▸ Task brief
With every line kept intact, print the entries that appear below.

▸ Input
☆ ☆ ☆

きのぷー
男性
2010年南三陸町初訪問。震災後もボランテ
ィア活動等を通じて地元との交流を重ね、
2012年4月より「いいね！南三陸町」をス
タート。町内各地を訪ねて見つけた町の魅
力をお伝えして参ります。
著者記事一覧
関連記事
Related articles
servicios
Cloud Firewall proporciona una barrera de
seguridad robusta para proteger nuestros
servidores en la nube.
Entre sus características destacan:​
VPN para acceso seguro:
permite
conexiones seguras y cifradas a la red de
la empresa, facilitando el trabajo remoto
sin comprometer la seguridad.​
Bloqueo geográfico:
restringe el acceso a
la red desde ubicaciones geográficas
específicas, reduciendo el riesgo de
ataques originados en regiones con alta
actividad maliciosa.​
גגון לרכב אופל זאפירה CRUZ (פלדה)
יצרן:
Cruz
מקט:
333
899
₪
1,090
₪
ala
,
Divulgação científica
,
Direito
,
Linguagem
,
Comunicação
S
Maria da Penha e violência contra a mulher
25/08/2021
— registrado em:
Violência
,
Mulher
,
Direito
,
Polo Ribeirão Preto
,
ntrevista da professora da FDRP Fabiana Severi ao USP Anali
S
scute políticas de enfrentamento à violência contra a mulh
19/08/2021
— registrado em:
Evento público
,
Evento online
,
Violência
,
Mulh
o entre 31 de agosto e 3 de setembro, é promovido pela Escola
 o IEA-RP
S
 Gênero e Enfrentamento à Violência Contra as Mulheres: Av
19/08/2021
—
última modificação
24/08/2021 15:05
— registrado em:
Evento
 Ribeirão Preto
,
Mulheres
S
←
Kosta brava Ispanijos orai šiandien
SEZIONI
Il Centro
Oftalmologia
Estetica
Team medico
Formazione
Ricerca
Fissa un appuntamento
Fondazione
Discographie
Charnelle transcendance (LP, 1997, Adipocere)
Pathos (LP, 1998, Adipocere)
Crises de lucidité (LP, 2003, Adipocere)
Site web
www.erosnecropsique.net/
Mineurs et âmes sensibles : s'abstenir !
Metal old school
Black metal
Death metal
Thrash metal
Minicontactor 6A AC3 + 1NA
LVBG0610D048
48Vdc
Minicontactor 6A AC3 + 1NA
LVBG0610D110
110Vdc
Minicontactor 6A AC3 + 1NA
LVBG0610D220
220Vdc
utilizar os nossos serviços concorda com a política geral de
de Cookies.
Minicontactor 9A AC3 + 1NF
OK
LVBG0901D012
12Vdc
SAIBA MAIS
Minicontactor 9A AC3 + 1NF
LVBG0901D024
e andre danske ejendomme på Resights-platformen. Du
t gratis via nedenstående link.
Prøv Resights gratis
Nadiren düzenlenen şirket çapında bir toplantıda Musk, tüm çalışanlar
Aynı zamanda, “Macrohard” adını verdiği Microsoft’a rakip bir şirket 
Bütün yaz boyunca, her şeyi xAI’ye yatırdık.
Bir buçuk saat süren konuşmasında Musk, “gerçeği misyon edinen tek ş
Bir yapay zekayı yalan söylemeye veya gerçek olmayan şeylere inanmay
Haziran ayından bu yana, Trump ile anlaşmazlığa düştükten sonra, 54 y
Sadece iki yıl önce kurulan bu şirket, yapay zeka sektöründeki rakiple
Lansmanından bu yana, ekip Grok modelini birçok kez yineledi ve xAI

☆ ☆ ☆

▸ Output of the task
きのぷー
男性
2010年南三陸町初訪問。震災後もボランテ
ィア活動等を通じて地元との交流を重ね、
2012年4月より「いいね！南三陸町」をス
タート。町内各地を訪ねて見つけた町の魅
力をお伝えして参ります。
著者記事一覧
関連記事
Related articles
servicios
Cloud Firewall proporciona una barrera de
seguridad robusta para proteger nuestros
servidores en la nube.
Entre sus características destacan:​
VPN para acceso seguro:
permite
conexiones seguras y cifradas a la red de
la empresa, facilitando el trabajo remoto
sin comprometer la seguridad.​
Bloqueo geográfico:
restringe el acceso a
la red desde ubicaciones geográficas
específicas, reduciendo el riesgo de
ataques originados en regiones con alta
actividad maliciosa.​
גגון לרכב אופל זאפירה CRUZ (פלדה)
יצרן:
Cruz
מקט:
333
899
₪
1,090
₪
ala
,
Divulgação científica
,
Direito
,
Linguagem
,
Comunicação
S
Maria da Penha e violência contra a mulher
25/08/2021
— registrado em:
Violência
,
Mulher
,
Direito
,
Polo Ribeirão Preto
,
ntrevista da professora da FDRP Fabiana Severi ao USP Anali
S
scute políticas de enfrentamento à violência contra a mulh
19/08/2021
— registrado em:
Evento público
,
Evento online
,
Violência
,
Mulh
o entre 31 de agosto e 3 de setembro, é promovido pela Escola
 o IEA-RP
S
 Gênero e Enfrentamento à Violência Contra as Mulheres: Av
19/08/2021
—
última modificação
24/08/2021 15:05
— registrado em:
Evento
 Ribeirão Preto
,
Mulheres
S
←
Kosta brava Ispanijos orai šiandien
SEZIONI
Il Centro
Oftalmologia
Estetica
Team medico
Formazione
Ricerca
Fissa un appuntamento
Fondazione
Discographie
Charnelle transcendance (LP, 1997, Adipocere)
Pathos (LP, 1998, Adipocere)
Crises de lucidité (LP, 2003, Adipocere)
Site web
www.erosnecropsique.net/
Mineurs et âmes sensibles : s'abstenir !
Metal old school
Black metal
Death metal
Thrash metal
Minicontactor 6A AC3 + 1NA
LVBG0610D048
48Vdc
Minicontactor 6A AC3 + 1NA
LVBG0610D110
110Vdc
Minicontactor 6A AC3 + 1NA
LVBG0610D220
220Vdc
utilizar os nossos serviços concorda com a política geral de
de Cookies.
Minicontactor 9A AC3 + 1NF
OK
LVBG0901D012
12Vdc
SAIBA MAIS
Minicontactor 9A AC3 + 1NF
LVBG0901D024
e andre danske ejendomme på Resights-platformen. Du
t gratis via nedenstående link.
Prøv Resights gratis
Nadiren düzenlenen şirket çapında bir toplantıda Musk, tüm çalışanlar
Aynı zamanda, “Macrohard” adını verdiği Microsoft’a rakip bir şirket 
Bütün yaz boyunca, her şeyi xAI’ye yatırdık.
Bir buçuk saat süren konuşmasında Musk, “gerçeği misyon edinen tek ş
Bir yapay zekayı yalan söylemeye veya gerçek olmayan şeylere inanmay
Haziran ayından bu yana, Trump ile anlaşmazlığa düştükten sonra, 54 y
Sadece iki yıl önce kurulan bu şirket, yapay zeka sektöründeki rakiple
Lansmanından bu yana, ekip Grok modelini birçok kez yineledi ve xAI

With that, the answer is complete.